Entering edit mode
7.9 years ago
FrancesJones
•
0
Hi, I have a binary matrix which I would like to create a dendrogram with bootstrapping values. Each row of my matrix is an dependent variable and each column is an independent variable of which I have 49 and the first column is the names of the dependent variables so I've excluded this from the clustering so NAs aren't introduced.
I've used pvclust but wanted to check I was doing the right thing. I haven't got any error messages but wanted to check my code so that it's doing what I think it's doing!
pv<-pvclust(data2[2:50], method.hclust="average",
method.dist="binary", use.cor="all.obs",
nboot=1000, parallel=FALSE, r=seq(.5,1.4,by=.1),
store=FALSE, weight=FALSE, iseed=NULL, quiet=FALSE)
plot(pv, hang=-1)
Thanks!
pvclust clusters the columns of the matrix so make sure this is what you want, otherwise use t().
ah ok. I think I remember reading that it is the opposite from hclust.

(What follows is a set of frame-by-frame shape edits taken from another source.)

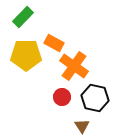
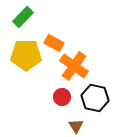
brown triangle: moved 6 px left
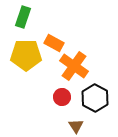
green rectangle: rotated 25 degrees counterclockwise
black hexagon: rotated 16 degrees clockwise
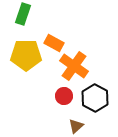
green rectangle: moved 3 px up
red circle: moved 2 px right, 1 px up
brown triangle: rotated 21 degrees clockwise
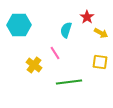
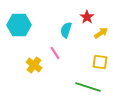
yellow arrow: rotated 64 degrees counterclockwise
green line: moved 19 px right, 5 px down; rotated 25 degrees clockwise
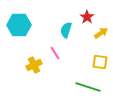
yellow cross: rotated 28 degrees clockwise
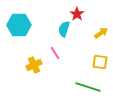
red star: moved 10 px left, 3 px up
cyan semicircle: moved 2 px left, 1 px up
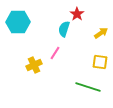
cyan hexagon: moved 1 px left, 3 px up
pink line: rotated 64 degrees clockwise
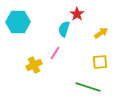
yellow square: rotated 14 degrees counterclockwise
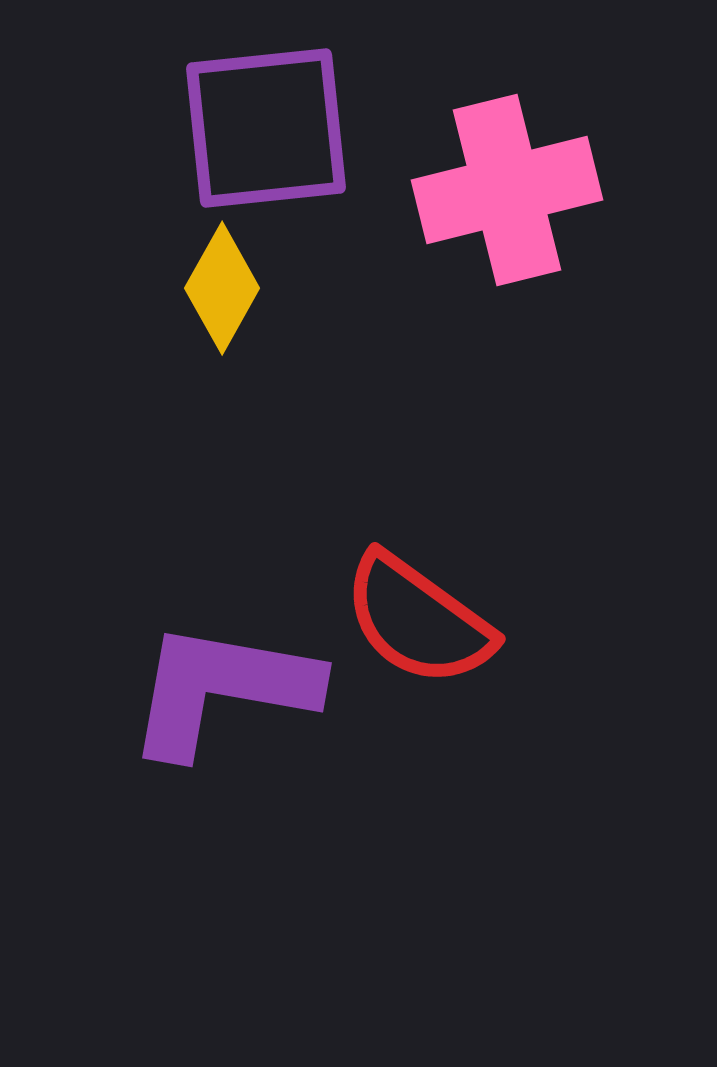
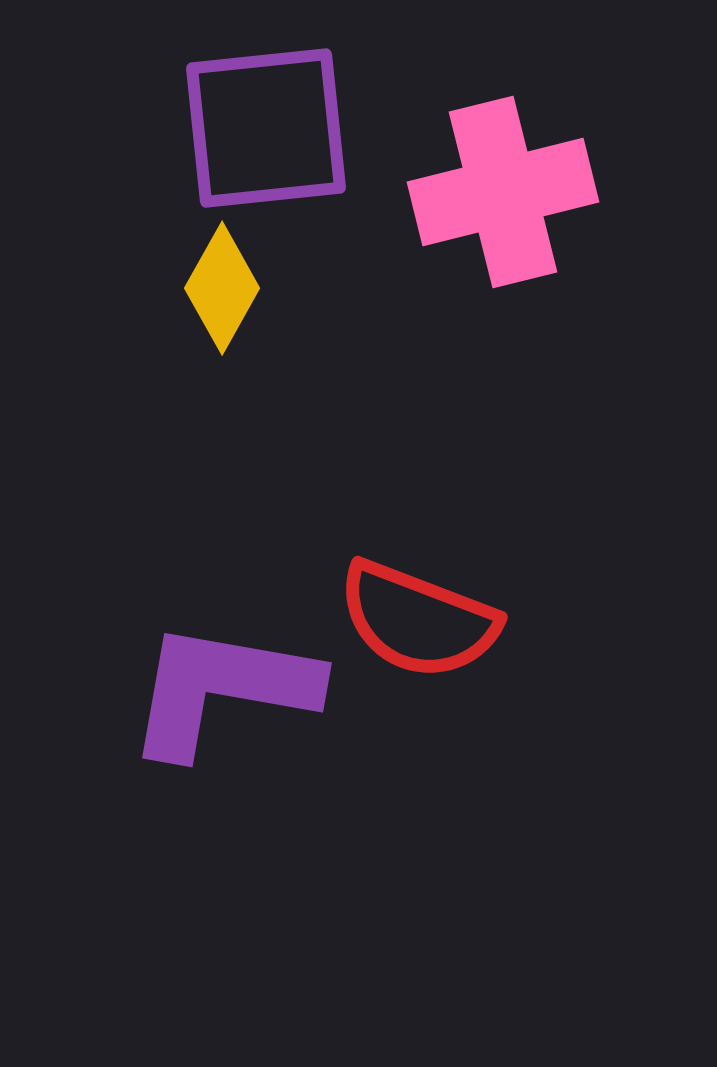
pink cross: moved 4 px left, 2 px down
red semicircle: rotated 15 degrees counterclockwise
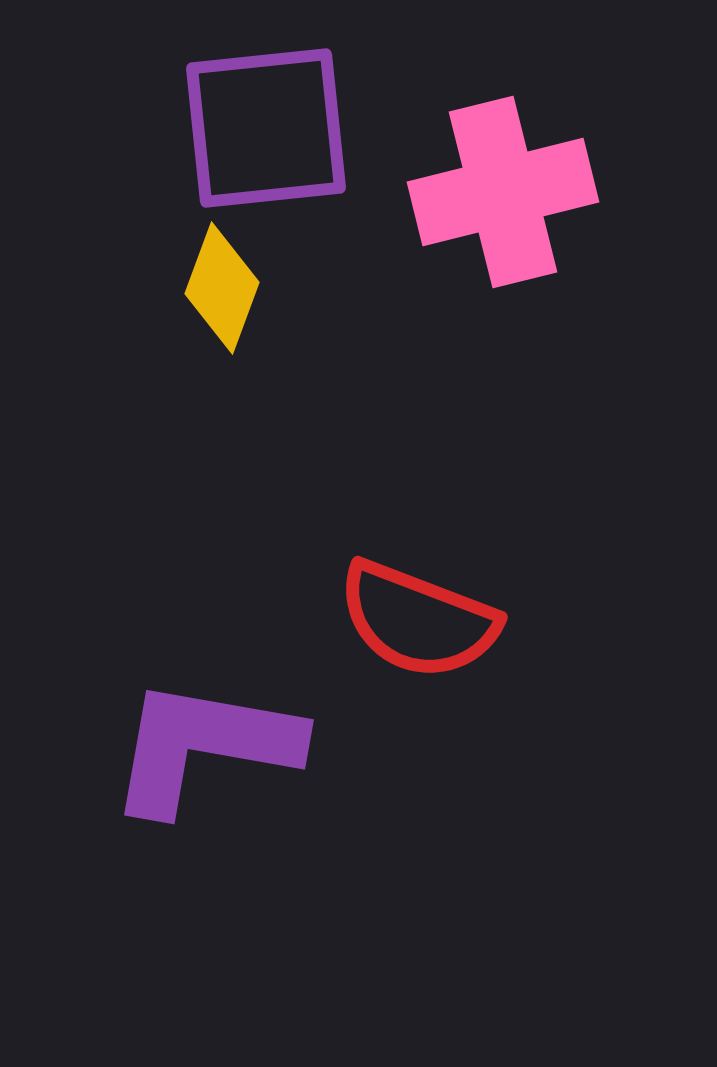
yellow diamond: rotated 9 degrees counterclockwise
purple L-shape: moved 18 px left, 57 px down
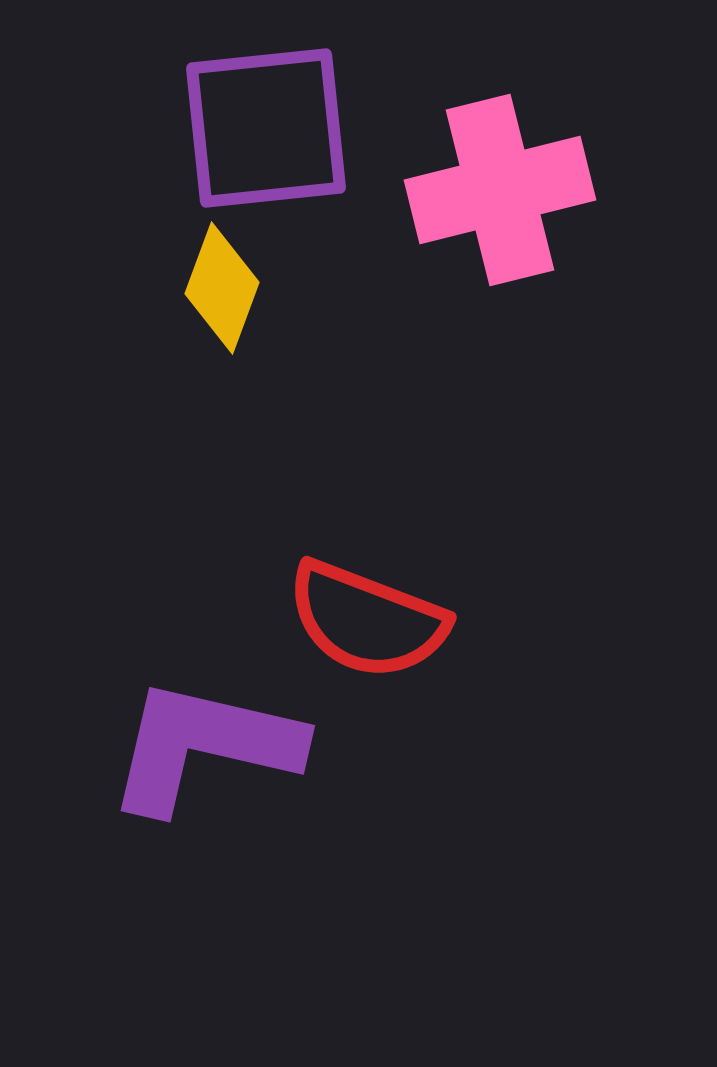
pink cross: moved 3 px left, 2 px up
red semicircle: moved 51 px left
purple L-shape: rotated 3 degrees clockwise
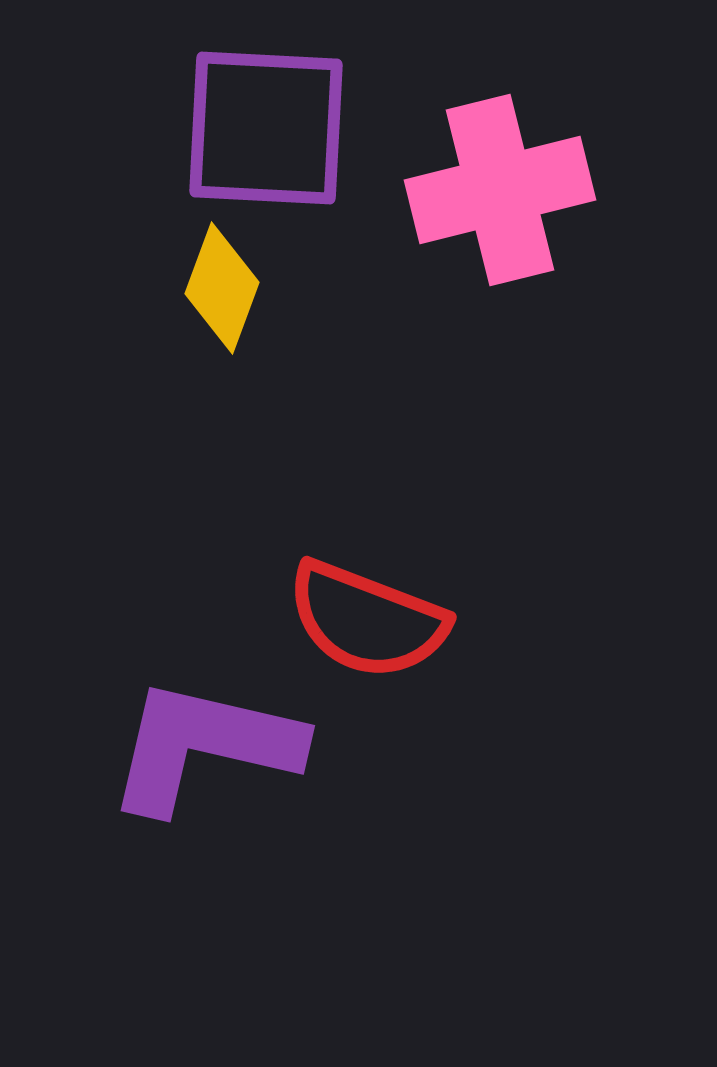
purple square: rotated 9 degrees clockwise
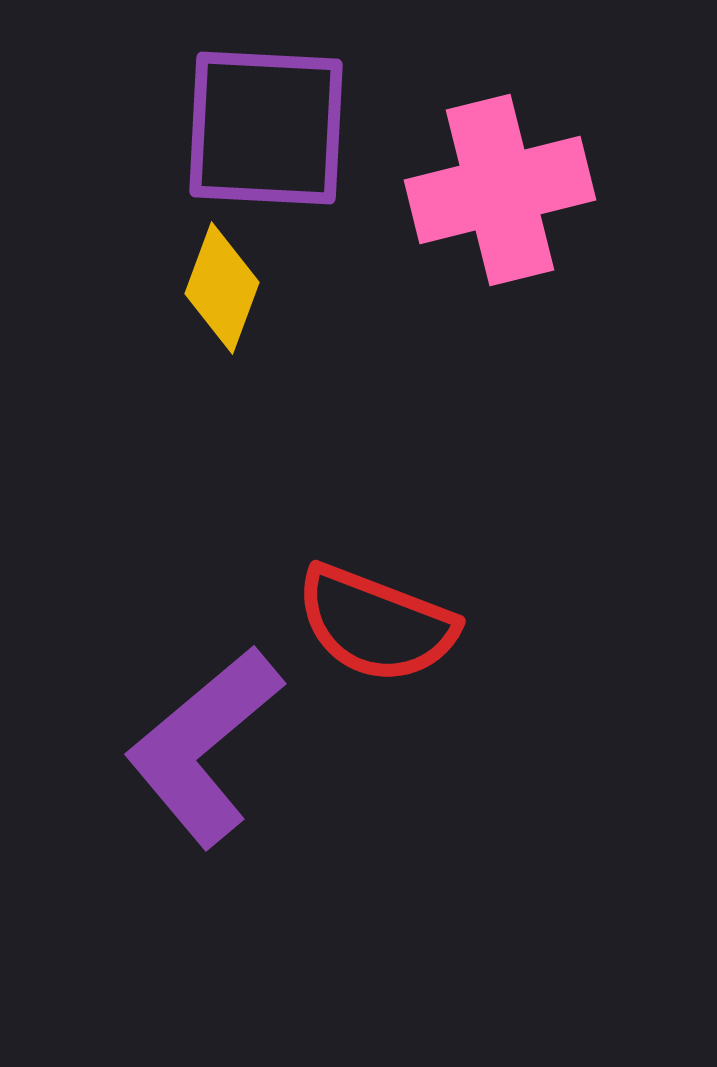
red semicircle: moved 9 px right, 4 px down
purple L-shape: rotated 53 degrees counterclockwise
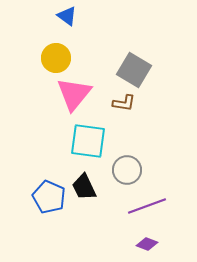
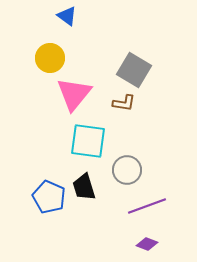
yellow circle: moved 6 px left
black trapezoid: rotated 8 degrees clockwise
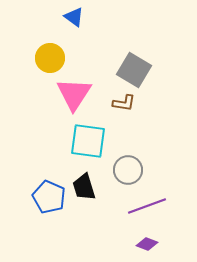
blue triangle: moved 7 px right, 1 px down
pink triangle: rotated 6 degrees counterclockwise
gray circle: moved 1 px right
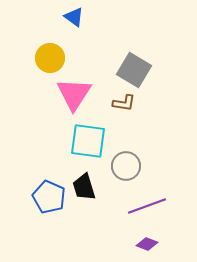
gray circle: moved 2 px left, 4 px up
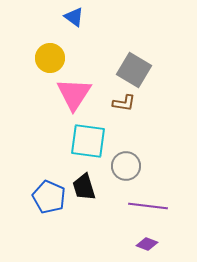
purple line: moved 1 px right; rotated 27 degrees clockwise
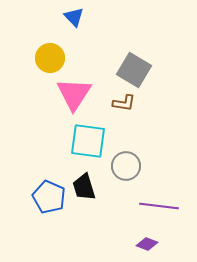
blue triangle: rotated 10 degrees clockwise
purple line: moved 11 px right
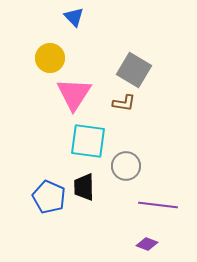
black trapezoid: rotated 16 degrees clockwise
purple line: moved 1 px left, 1 px up
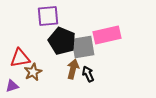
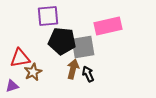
pink rectangle: moved 1 px right, 9 px up
black pentagon: rotated 16 degrees counterclockwise
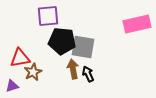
pink rectangle: moved 29 px right, 2 px up
gray square: rotated 20 degrees clockwise
brown arrow: rotated 24 degrees counterclockwise
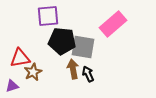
pink rectangle: moved 24 px left; rotated 28 degrees counterclockwise
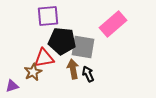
red triangle: moved 24 px right
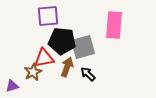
pink rectangle: moved 1 px right, 1 px down; rotated 44 degrees counterclockwise
gray square: rotated 25 degrees counterclockwise
brown arrow: moved 6 px left, 2 px up; rotated 30 degrees clockwise
black arrow: rotated 21 degrees counterclockwise
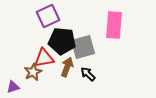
purple square: rotated 20 degrees counterclockwise
purple triangle: moved 1 px right, 1 px down
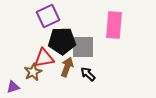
black pentagon: rotated 8 degrees counterclockwise
gray square: rotated 15 degrees clockwise
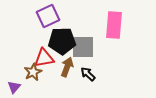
purple triangle: moved 1 px right; rotated 32 degrees counterclockwise
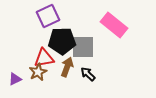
pink rectangle: rotated 56 degrees counterclockwise
brown star: moved 5 px right
purple triangle: moved 1 px right, 8 px up; rotated 24 degrees clockwise
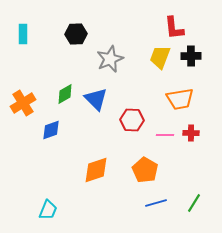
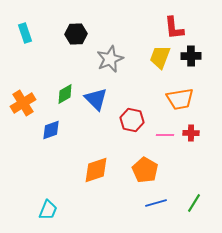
cyan rectangle: moved 2 px right, 1 px up; rotated 18 degrees counterclockwise
red hexagon: rotated 10 degrees clockwise
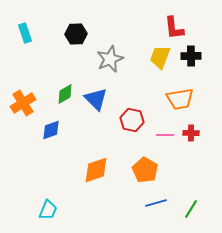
green line: moved 3 px left, 6 px down
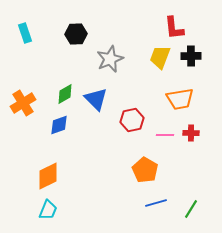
red hexagon: rotated 25 degrees counterclockwise
blue diamond: moved 8 px right, 5 px up
orange diamond: moved 48 px left, 6 px down; rotated 8 degrees counterclockwise
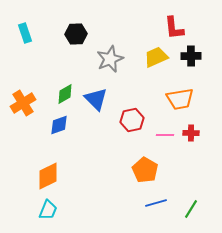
yellow trapezoid: moved 4 px left; rotated 45 degrees clockwise
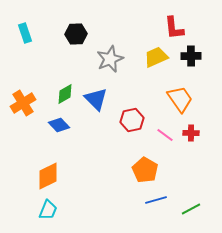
orange trapezoid: rotated 116 degrees counterclockwise
blue diamond: rotated 65 degrees clockwise
pink line: rotated 36 degrees clockwise
blue line: moved 3 px up
green line: rotated 30 degrees clockwise
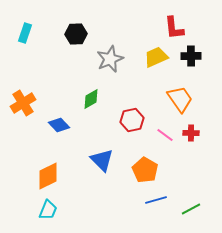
cyan rectangle: rotated 36 degrees clockwise
green diamond: moved 26 px right, 5 px down
blue triangle: moved 6 px right, 61 px down
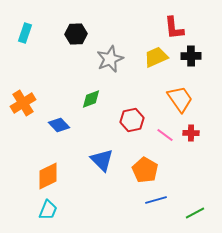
green diamond: rotated 10 degrees clockwise
green line: moved 4 px right, 4 px down
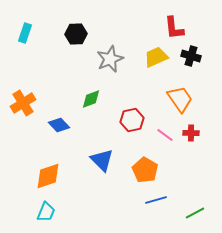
black cross: rotated 18 degrees clockwise
orange diamond: rotated 8 degrees clockwise
cyan trapezoid: moved 2 px left, 2 px down
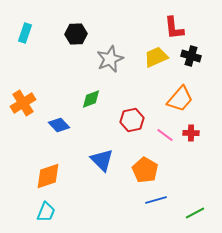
orange trapezoid: rotated 76 degrees clockwise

I want to cluster the columns based on the rows so I've definitely got the dataframe in the right order. I wondered more about the dist method whether it was ok to use binary and whether pvclust is suitable for a binary dataset.
You can use pvclust for binary data. The binary distance used is the Jaccard distance. Note also that you don't need use.cor since you're not using the correlation distance.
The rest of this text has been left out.